Interior ministry funding courses for preachers from Islam and other 'unofficial' religions. Muslim imams in Italy are being enrolled on courses aiming to “create a climate of tolerance” and fight radicalization by learning about the country’s constitution. The interior ministry is funding the training, aiming at non-Catholic religious leaders and those from other countries planning to work in Italy. It will start in February in Ravenna, a northern Italian city from where an aspiring jihadi foreign fighter was deported to Tunisia last week.
The program is being run with the University of Bologna, whose course director said all religions that have not been officially recognized by the Italian state – including Islam – were welcome to join. Professor Giovanni Cimbalo told La Repubblica: “The aim is to foster a dialogue between religions and cultures, contributing to the construction of a peaceful and non-violent society."
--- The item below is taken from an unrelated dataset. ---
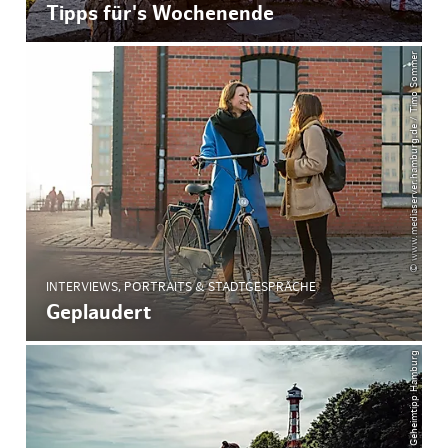
Tipps für's Wochenende
© www.mediaserver.hamburg.de / Timo Sommer
INTERVIEWS, PORTRAITS & STADTGESPRÄCHE
Geplaudert
© Geheimtipp Hamburg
He said the course would respect the diverse denominations within Islam, as well as across Christianity and other religions. Attendees will be taught about the Italian constitution, including freedom of religion and speech, as well as the “rights and duties inherent in our democratic societies”.
More practical instruction will focus on the process of setting up new places of worship, following protests over the closure of makeshift mosques last year.
Despite having an estimated 1.6 million followers in Italy, Islam is not an officially recognized religion and the country has only a handful of registered mosques. With few official places of worship, many Muslims pray in houses and some 800 cultural centers and prayer rooms in the country, but right wing parties have claimed this makes religious sites hard to monitor and increases the risk of radicalization.
The new courses, to be taught at six universities including Pisa and Florence, are part of a €92,000 (£80,000) interior ministry program to improve integration and prevent extremism. It comes amid heightened security in Italy, which has come under the spotlight following revelations the Berlin Christmas market attacker was radicalized in its prisons.